A Bee asked a chanting Cuckoo to cease repetition. The Cuckoo said everything the Bee does is the same. Bee responded that in art monotony must be avoided.
In works of taste and amusement, monotony is to be avoided.
JBR Collection
A Bee, flying out of his hive, said to a Cuckoo, who was chanting on a bush hard by, “Peace! why do you not leave off your monotonous pipe?

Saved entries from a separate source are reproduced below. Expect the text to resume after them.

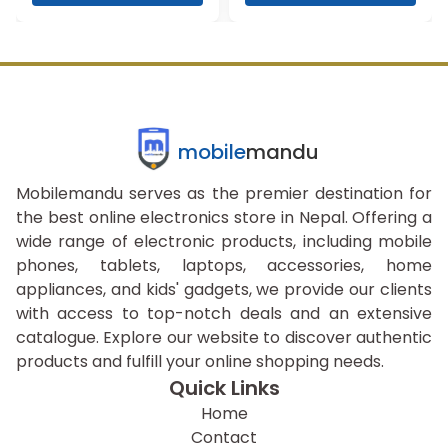
mobile
mandu
Mobilemandu serves as the premier destination for
the best online electronics store in Nepal. Offering a
wide range of electronic products, including mobile
phones, tablets, laptops, accessories, home
appliances, and kids' gadgets, we provide our clients
with access to top-notch deals and an extensive
catalogue. Explore our website to discover authentic
products and fulfill your online shopping needs.
Quick Links
Home
Contact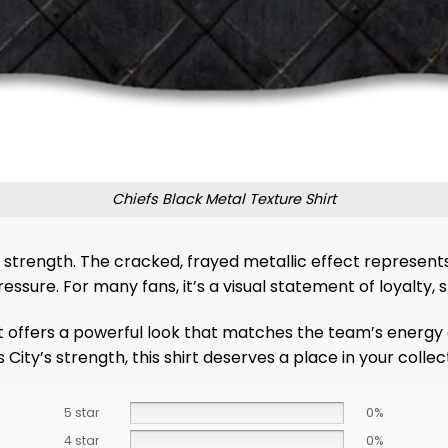
Chiefs Black Metal Texture Shirt
 strength. The cracked, frayed metallic effect represent
ssure. For many fans, it’s a visual statement of loyalty, s
rt offers a powerful look that matches the team’s energy 
ty’s strength, this shirt deserves a place in your collect
5 star
0%
4 star
0%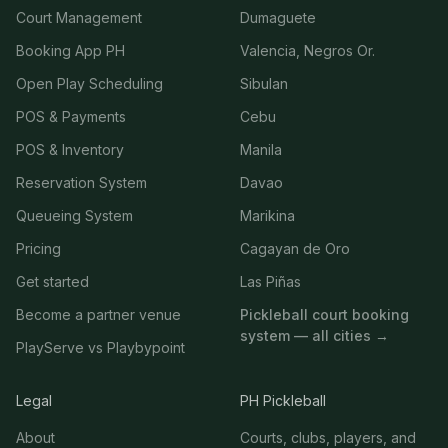
Court Management
Dumaguete
Booking App PH
Valencia, Negros Or.
Open Play Scheduling
Sibulan
POS & Payments
Cebu
POS & Inventory
Manila
Reservation System
Davao
Queueing System
Marikina
Pricing
Cagayan de Oro
Get started
Las Piñas
Become a partner venue
Pickleball court booking
system — all cities →
PlayServe vs Playbypoint
Legal
PH Pickleball
About
Courts, clubs, players, and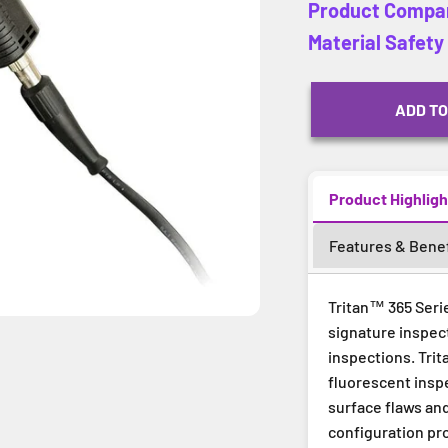
Product Compa
Material Safet
ADD TO
Product Highligh
Features & Benef
Tritan™ 365 Serie
signature inspect
inspections. Trit
fluorescent inspe
surface flaws an
configuration pr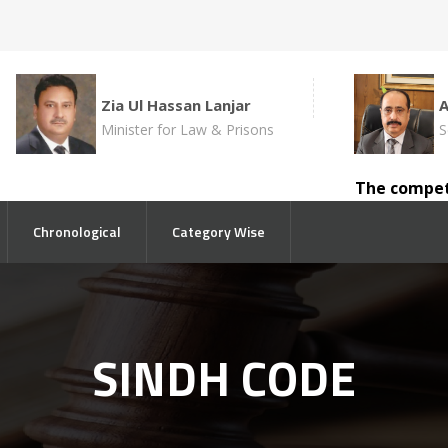
Zia Ul Hassan Lanjar
Minister for Law & Prisons
S
The competent 
Chronological
Category Wise
SINDH CODE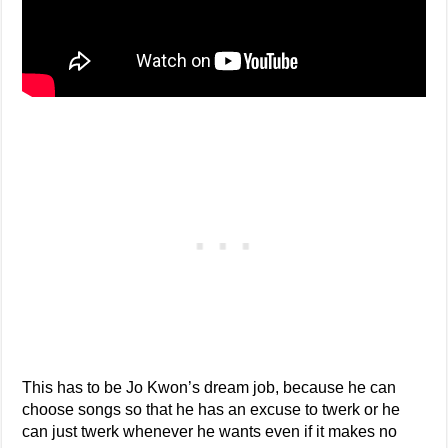
This has to be Jo Kwon’s dream job, because he can
choose songs so that he has an excuse to twerk or he
can just twerk whenever he wants even if it makes no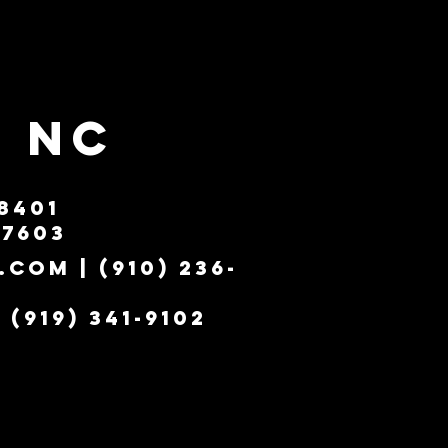
n NC
8401
27603
.com
| (910) 236-
 (919) 341-9102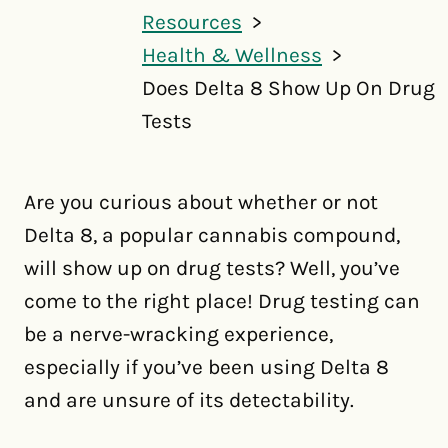
Resources
Health & Wellness
Does Delta 8 Show Up On Drug
Tests
Are you curious about whether or not
Delta 8, a popular cannabis compound,
will show up on drug tests? Well, you’ve
come to the right place! Drug testing can
be a nerve-wracking experience,
especially if you’ve been using Delta 8
and are unsure of its detectability.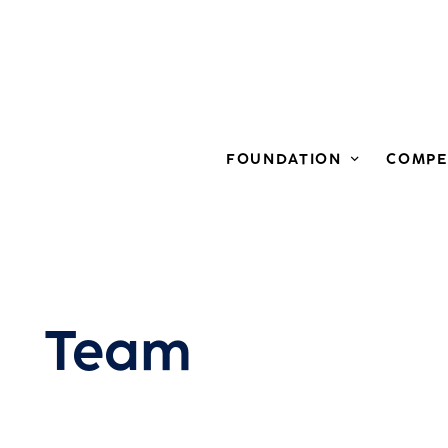
FOUNDATION
COMPE
Team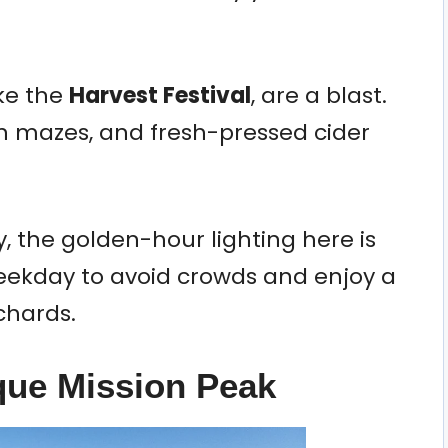
ike the
Harvest Festival
, are a blast.
n mazes, and fresh-pressed cider
, the golden-hour lighting here is
 weekday to avoid crowds and enjoy a
chards.
sque Mission Peak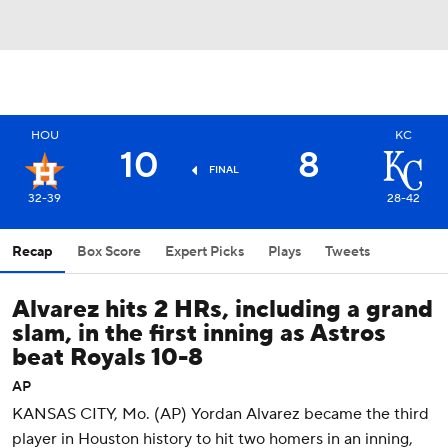
HOU
KC
10
8
FINAL
32-39
28-42
Recap
Box Score
Expert Picks
Plays
Tweets
Alvarez hits 2 HRs, including a grand
slam, in the first inning as Astros
beat Royals 10-8
AP
KANSAS CITY, Mo. (AP) Yordan Alvarez became the third
player in Houston history to hit two homers in an inning,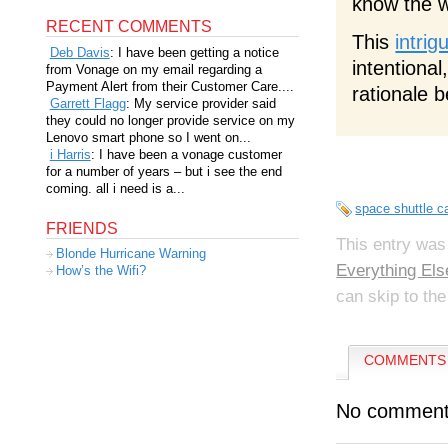
know the w
RECENT COMMENTS
This
intrig
Deb Davis
: I have been getting a notice
intentional
from Vonage on my email regarding a
Payment Alert from their Customer Care....
rationale 
Garrett Flagg
: My service provider said
they could no longer provide service on my
Lenovo smart phone so I went on...
i Harris
: I have been a vonage customer
for a number of years – but i see the end
coming. all i need is a...
space shuttle 
FRIENDS
This entry was
Blonde Hurricane Warning
Everything Els
How’s the Wifi?
can skip to the
COMMENTS 
No comment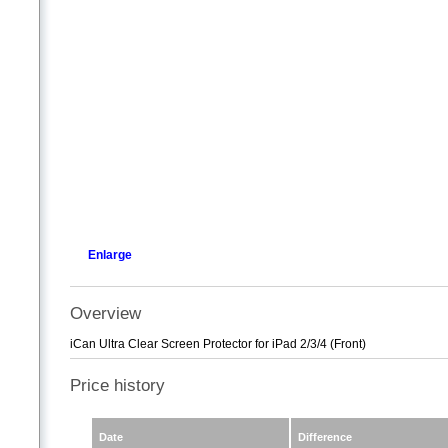
Enlarge
Overview
iCan Ultra Clear Screen Protector for iPad 2/3/4 (Front)
Price history
Date
Difference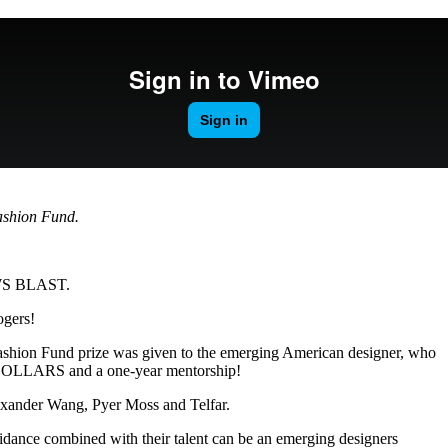
for
International Women’s
Day
4 months ago
· 4 min read
shion Fund.
EWS BLAST.
ogers!
ashion Fund prize was given to the emerging American designer, who
 DOLLARS and a one-year mentorship!
lexander Wang, Pyer Moss and Telfar.
idance combined with their talent can be an emerging designers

There never was a bird who had such a tiresome unvaried song as you have, ‘Cuckoo, cuckoo, cuckoo,’ and ‘Cuckoo,’ again and again.” “Oh,” cries the Cuckoo, “I wonder you find fault with my note, which is as much varied as your labours, for if you had a hundred hives to fill, you would make them all exactly alike; if I invent nothing new, surely everything you do is as old as the creation of the world.” To which the Bee replied, “I allow it, but in useful arts the want of variety is never an objection. But in works of taste and amusement, monotony is of all things to be avoided.”
Northcote
[Note: The Northcote fable is the same fable as in the JBR Collection above. Only the illustrations and Application associated with the fable in the Northcote book are displayed here.]
Application
The Cuckoo in the Fable is a good representation of our pretended connoisseurs, who not having the capacity to judge of works of art or taste; expose themselves to ridicule when they assume the critic, and appear equally impertinent both in their censure and their praise.
From the Spanish.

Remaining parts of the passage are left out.